To keep a log of your session in the file "family.log", you can type
in the bottom
right hand (white) Stata window:
log using family, replace text
Read the data into Stata by typing:
ginsheet using fiveloci.ped, preped zmiss
The ginsheet command reads in data from a text file
which in this case has been prepared for you earlier
in the file "fiveloci.ped". The preped option tells Stata
that the file is in a standard pre-makeped pedigree file format
and the zmiss tells Stata that missing values are coded
in the file as 0
(whereas Stata will recode them as ".")
You should find that the names of 16 variables appear in the bottom left
window. These correspond to the usual variables in a
standard pedigree file with alleles at locus 1
denoted L1_1 and L1_2,
alleles at locus 2 denoted L2_1 and L2_2 etc. etc.
Take a look at the data by clicking on the data browser
(3rd icon from the right at the top).
You should see that the data consists of genotypes for a series
of TDT type trios i.e. father, mother and affected child.
We can perform some preliminary single-locus association
analysis at these loci using the following commands
tdt L1_1 L1_2
tdt L2_1 L2_2
tdt L3_1 L3_2
tdt L4_1 L4_2
tdt L5_1 L5_2
This performs TDT analysis at each locus in turn
and also gives an indication
of which loci are diallelic and which have more than 2 alleles.
The p values for the TDT tests of each allele are given in the table,
and the global (multiallelic) p value is given at the bottom right (in green).
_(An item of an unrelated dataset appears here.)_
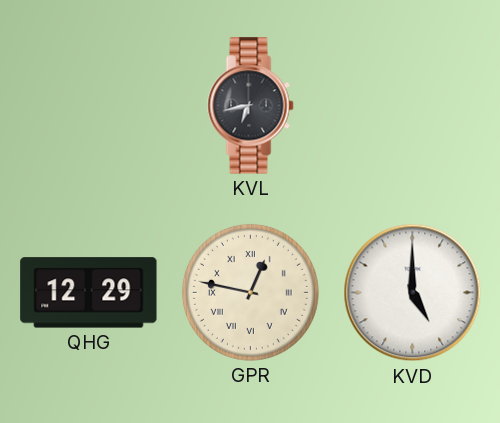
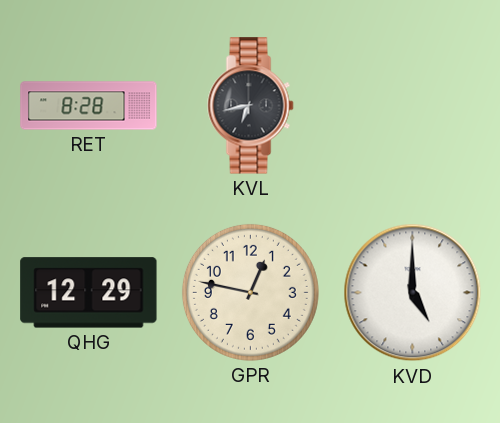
RET: none -> 8:28
GPR numerals: Roman -> Arabic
You should find highly significant associations at
locus 1, 2 and 5
and moderately significant associations at
locus 3 and 4 (p approx 0.01). For more information
on the tdt command type
help tdt
We can perform a conditional logistic regression analysis at
each locus (i.e. a genotype relative risk
analysis) using the following
commands:
gtrr L1_1 L1_2
gtrr L2_1 L2_2
gtrr L3_1 L3_2
gtrr L4_1 L4_2
gtrr L5_1 L5_2
For a single locus, the gtrr command automatically generates the
required case and 3 pseudo-controls and analyses the data
without explicitly writing out the new case/pseudo-control
data set. A similar pattern of significance
(given as a P value for the LR chi-squared test) is seen at the various loci
with this procedure as with the TDT.
The genotype relative risks are all estimated relative to one
particular genotype which can be specified
if required. Note that for locus 1 and 2
there is insufficient data in some genotype classes to estimate
all the genotype relative risks. We can get round this by
grouping together some genotypes until there is a minumum
of at least 10 transmissions of each genotype.
gtrr L1_1 L1_2, emin(10)
gtrr L2_1 L2_2, emin(10)
For more information
on the gtrr command type
help gtrr
In order to test the effect of a locus conditional
on effects at other loci,
we need to generate and explicitly write out appropriate cases and
matched pseudo-controls from this family data.
Since we will be interested in potentially
including effects at all 5 loci, we generate
cases and pseudo-controls with genotypes at all
5 loci. Note that an individual who has
missing data at any one of the loci will
be discarded during this process. This would
not therefore be recommended for large numbers of loci
or loci with large amounts of missing data.
To generate the cases and pseudo controls,
without necessarily
ensuring that phase is conserved, type
pseudocc L1_1 L1_2 L2_1 L2_2 L3_1 L3_2 L4_1 L4_2 L5_1 L5_2, saving(casepseudocon)
This command uses genotype data on the child and parents
at the five pairs of variables listed
to construct cases and pseudo-controls, without
necessarily being able to
infer phase.
A "shortcut" for this command would be
pseudocc L1_* L2_* L3_* L4_* L5_*, saving(casepseudocon)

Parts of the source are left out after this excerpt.